Oil Fatigue: Never Strong Again?

The US economy, in its permanent quest to achieve energy independence, has driven itself into yet another unsustainable state. Counterintuitively, allocating to commodity and oil exporting emerging market equities and debt might just prove to be the winning strategy going forward.
So much of the present investment policy status quo depends on the commodity prices that the implicit assumptions about the current doldrums in the commodity markets continuing for longer period affects long-term asset allocation. Among other things, this assumption has an impact on equity allocation to the emerging markets, high-yield credit allocation in the US, alternatives, infrastructure – you name it, it all depends on what one believes about the commodities, and particularly the oil price.

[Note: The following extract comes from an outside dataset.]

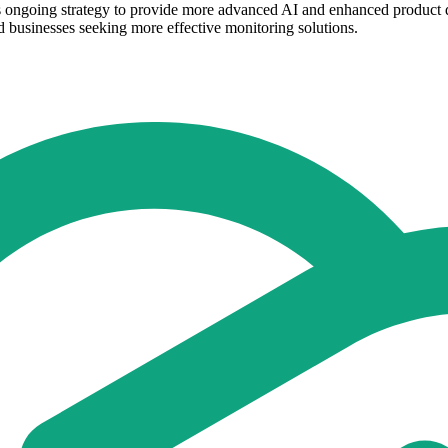
 ongoing strategy to provide more advanced AI and enhanced product de
d businesses seeking more effective monitoring solutions.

In our 2011 Global Systemic Risks review we wrote: “…despite higher production (non-OPEC countries) spare capacity in OPEC countries and falling consumption by non-OECD countries the oil price continues to go up. We explain this by the significant impact of the long positions in oil by financial institutions. A further slowdown in the global economy and oil demand will shift the long interest into short interest and cause large price swings. This will dampen the appetite of institutional investors and cause a period of very low oil prices ($20-40 per barrel).”.At the time of course the $ 20-40 range was career-threateningly far from the current price and the anchoring level. That range was eventually breached, partly due to the reasons we expected, and partly due to things that at the time were hard to predict. The drastic change in the oil price level shifted a number of dependencies in the global economy. In this issue of the Risk Wire we assess the supply chain impact of the current low oil prices on the US economy and propose reasons for the unsustainable low-price regime.